§ Data for this task:
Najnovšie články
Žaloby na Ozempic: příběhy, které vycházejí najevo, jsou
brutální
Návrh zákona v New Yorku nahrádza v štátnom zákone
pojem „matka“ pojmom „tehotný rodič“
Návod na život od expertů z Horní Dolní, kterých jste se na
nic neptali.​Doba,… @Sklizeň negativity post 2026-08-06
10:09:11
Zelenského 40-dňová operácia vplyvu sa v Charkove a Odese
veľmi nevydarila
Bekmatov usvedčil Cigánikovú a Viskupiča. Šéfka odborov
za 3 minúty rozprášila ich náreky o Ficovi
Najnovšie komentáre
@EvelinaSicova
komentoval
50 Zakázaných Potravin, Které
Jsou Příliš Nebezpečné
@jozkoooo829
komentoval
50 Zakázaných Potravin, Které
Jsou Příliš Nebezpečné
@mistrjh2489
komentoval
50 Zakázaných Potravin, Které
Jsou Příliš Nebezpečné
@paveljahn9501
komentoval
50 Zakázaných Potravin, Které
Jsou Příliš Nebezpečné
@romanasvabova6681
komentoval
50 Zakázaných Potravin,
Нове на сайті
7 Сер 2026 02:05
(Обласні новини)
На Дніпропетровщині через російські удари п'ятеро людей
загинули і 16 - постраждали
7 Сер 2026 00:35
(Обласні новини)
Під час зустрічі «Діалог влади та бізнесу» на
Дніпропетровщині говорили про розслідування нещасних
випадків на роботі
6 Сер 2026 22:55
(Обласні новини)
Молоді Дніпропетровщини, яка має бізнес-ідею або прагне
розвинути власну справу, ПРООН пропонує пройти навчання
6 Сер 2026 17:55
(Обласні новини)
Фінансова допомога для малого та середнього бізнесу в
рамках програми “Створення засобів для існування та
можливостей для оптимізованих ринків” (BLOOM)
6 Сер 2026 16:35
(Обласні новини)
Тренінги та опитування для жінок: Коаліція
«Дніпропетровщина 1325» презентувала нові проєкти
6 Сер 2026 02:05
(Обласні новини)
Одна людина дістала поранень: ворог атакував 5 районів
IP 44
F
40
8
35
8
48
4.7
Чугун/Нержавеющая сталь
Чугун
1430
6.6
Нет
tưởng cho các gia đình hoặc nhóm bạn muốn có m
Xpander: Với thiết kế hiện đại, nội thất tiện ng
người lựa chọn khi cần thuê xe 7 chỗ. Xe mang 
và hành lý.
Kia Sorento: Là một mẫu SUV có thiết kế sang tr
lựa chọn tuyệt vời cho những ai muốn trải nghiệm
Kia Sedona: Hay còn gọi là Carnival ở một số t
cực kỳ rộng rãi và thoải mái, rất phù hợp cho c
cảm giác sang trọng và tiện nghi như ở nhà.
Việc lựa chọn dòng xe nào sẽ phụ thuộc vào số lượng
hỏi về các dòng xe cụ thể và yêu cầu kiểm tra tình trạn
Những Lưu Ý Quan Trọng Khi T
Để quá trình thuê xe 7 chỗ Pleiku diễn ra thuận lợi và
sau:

§ Try it: Please reproduce the closing stretch of the records, from the line with "6 Сер 2026 22:55" through the last line, exactly as it stands.

§ Result of this task:
6 Сер 2026 22:55
(Обласні новини)
Молоді Дніпропетровщини, яка має бізнес-ідею або прагне
розвинути власну справу, ПРООН пропонує пройти навчання
6 Сер 2026 17:55
(Обласні новини)
Фінансова допомога для малого та середнього бізнесу в
рамках програми “Створення засобів для існування та
можливостей для оптимізованих ринків” (BLOOM)
6 Сер 2026 16:35
(Обласні новини)
Тренінги та опитування для жінок: Коаліція
«Дніпропетровщина 1325» презентувала нові проєкти
6 Сер 2026 02:05
(Обласні новини)
Одна людина дістала поранень: ворог атакував 5 районів
IP 44
F
40
8
35
8
48
4.7
Чугун/Нержавеющая сталь
Чугун
1430
6.6
Нет
tưởng cho các gia đình hoặc nhóm bạn muốn có m
Xpander: Với thiết kế hiện đại, nội thất tiện ng
người lựa chọn khi cần thuê xe 7 chỗ. Xe mang 
và hành lý.
Kia Sorento: Là một mẫu SUV có thiết kế sang tr
lựa chọn tuyệt vời cho những ai muốn trải nghiệm
Kia Sedona: Hay còn gọi là Carnival ở một số t
cực kỳ rộng rãi và thoải mái, rất phù hợp cho c
cảm giác sang trọng và tiện nghi như ở nhà.
Việc lựa chọn dòng xe nào sẽ phụ thuộc vào số lượng
hỏi về các dòng xe cụ thể và yêu cầu kiểm tra tình trạn
Những Lưu Ý Quan Trọng Khi T
Để quá trình thuê xe 7 chỗ Pleiku diễn ra thuận lợi và
sau:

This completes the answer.